Analysis

Analysis helper functions

Utils

mesmerize.analysis.utils.get_array_size(transmission: mesmerize.analysis.data_types.Transmission, data_column: str)int[source]

Returns the size of the 1D arrays in the specified data column. Throws an exception if they do not match

Parameters
  • transmission (Transmission) – Desired Transmission

  • data_column (str) – Data column of the Transmission from which to retrieve the size

Returns

Size of the 1D arrays of the specified data column

Return type

int

mesmerize.analysis.utils.get_frequency_linspace(transmission: mesmerize.analysis.data_types.Transmission) → Tuple[numpy.ndarray, float][source]

Get the frequency linspace.

Throwns an exception if all datablocks do not have the same linspace & Nyquist frequencies

Parameters

transmission – Transmission containing data from which to get frequency linspace

Returns

tuple: (frequency linspace as a 1D numpy array, nyquist frequency)

Return type

Tuple[np.ndarray, float]

mesmerize.analysis.utils.get_proportions(xs: Union[pandas.core.series.Series, numpy.ndarray, list], ys: Union[pandas.core.series.Series, numpy.ndarray], xs_name: str = 'xs', ys_name: str = 'ys', swap: bool = False, percentages: bool = True) → pandas.core.frame.DataFrame[source]

Get the proportions of xs vs ys.

xs & ys are categorical data.

Parameters
  • xs (Union[pd.Series, np.ndarray]) – data plotted on the x axis

  • ys (Union[pd.Series, np.ndarray]) – proportions of unique elements in ys are calculated per xs

  • xs_name (str) – name for the xs data, useful for labeling the axis in plots

  • ys_name (str) – name for the ys data, useful for labeling the axis in plots

  • swap (bool) – swap x and y

Returns

DataFrame that can be plotted in a proportions bar graph

Return type

pd.DataFrame

mesmerize.analysis.utils.get_sampling_rate(transmission: mesmerize.analysis.data_types.Transmission, tolerance: Optional[float] = 0.1)float[source]

Returns the mean sampling rate of all data in a Transmission if it is within the specified tolerance. Otherwise throws an exception.

Parameters
  • transmission (Transmission) – Transmission object of the data from which sampling rate is obtained.

  • tolerance (float) – Maximum tolerance (in Hertz) of sampling rate variation between different samples

Returns

The mean sampling rate of all data in the Transmission

Return type

float

mesmerize.analysis.utils.organize_dataframe_columns(columns: Iterable[str]) → Tuple[List[str], List[str], List[str]][source]

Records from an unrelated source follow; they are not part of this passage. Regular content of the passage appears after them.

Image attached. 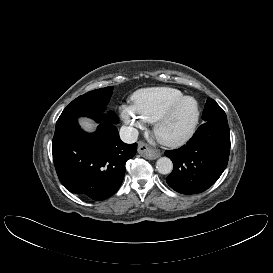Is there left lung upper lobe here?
<instances>
[{"label":"left lung upper lobe","instance_id":"5c2ea615","mask_svg":"<svg viewBox=\"0 0 273 273\" xmlns=\"http://www.w3.org/2000/svg\"><path fill=\"white\" fill-rule=\"evenodd\" d=\"M202 119L205 123H214L220 121H227L225 112L221 107L211 98H208L202 114Z\"/></svg>","mask_w":273,"mask_h":273}]
</instances>
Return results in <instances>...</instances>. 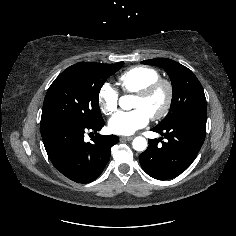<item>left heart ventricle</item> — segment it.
<instances>
[{"label":"left heart ventricle","mask_w":236,"mask_h":236,"mask_svg":"<svg viewBox=\"0 0 236 236\" xmlns=\"http://www.w3.org/2000/svg\"><path fill=\"white\" fill-rule=\"evenodd\" d=\"M165 101V92L164 90H158L149 98L143 99L135 96L133 101V108H141L145 110L149 116L154 113H157L163 107Z\"/></svg>","instance_id":"b2bd125f"}]
</instances>
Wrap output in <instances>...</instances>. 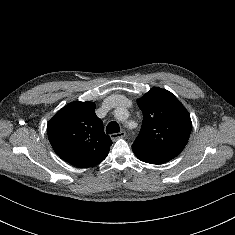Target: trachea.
<instances>
[{
    "instance_id": "obj_1",
    "label": "trachea",
    "mask_w": 235,
    "mask_h": 235,
    "mask_svg": "<svg viewBox=\"0 0 235 235\" xmlns=\"http://www.w3.org/2000/svg\"><path fill=\"white\" fill-rule=\"evenodd\" d=\"M120 127L119 124L115 121H111L106 127L107 134L119 133Z\"/></svg>"
}]
</instances>
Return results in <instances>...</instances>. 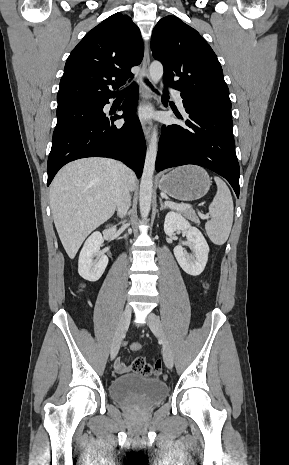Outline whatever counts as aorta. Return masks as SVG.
I'll use <instances>...</instances> for the list:
<instances>
[{
    "label": "aorta",
    "mask_w": 289,
    "mask_h": 465,
    "mask_svg": "<svg viewBox=\"0 0 289 465\" xmlns=\"http://www.w3.org/2000/svg\"><path fill=\"white\" fill-rule=\"evenodd\" d=\"M149 76L151 82L157 84L163 76V66L159 61L151 63L149 68ZM158 148V132L154 127L149 146L146 151L143 173L140 183L139 206L141 217L146 219L151 209L152 191H153V174L155 170V162Z\"/></svg>",
    "instance_id": "obj_1"
}]
</instances>
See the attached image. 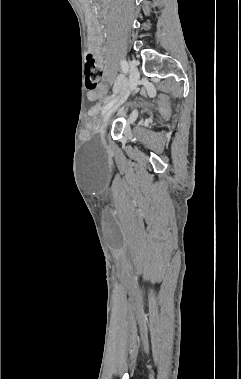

Organizes DataFrame columns into data column, categorical label columns, and uuid columns.

Parameters

columns – All DataFrame columns

Returns

(data_columns, categorical_columns, uuid_columns)

Return type

Tuple[List[str], List[str], List[str]]

mesmerize.analysis.utils.pad_arrays(a: numpy.ndarray, method: str = 'random', output_size: int = None, mode: str = 'minimum', constant: Any = None) → numpy.ndarray[source]

Pad all the input arrays so that are of the same length. The length is determined by the largest input array. The padding value for each input array is the minimum value in that array.

Padding for each input array is either done after the array’s last index to fill up to the length of the largest input array (method ‘fill-size’) or the padding is randomly flanked to the input array (method ‘random’) for easier visualization.

Parameters
  • a (np.ndarray) – 1D array where each element is a 1D array

  • method (str) – one of ‘fill-size’ or ‘random’, see docstring for details

  • output_size – not used

  • mode (str) – one of either ‘constant’ or ‘minimum’. If ‘minimum’ the min value of the array is used as the padding value. If ‘constant’ the values passed to the “constant” argument is used as the padding value.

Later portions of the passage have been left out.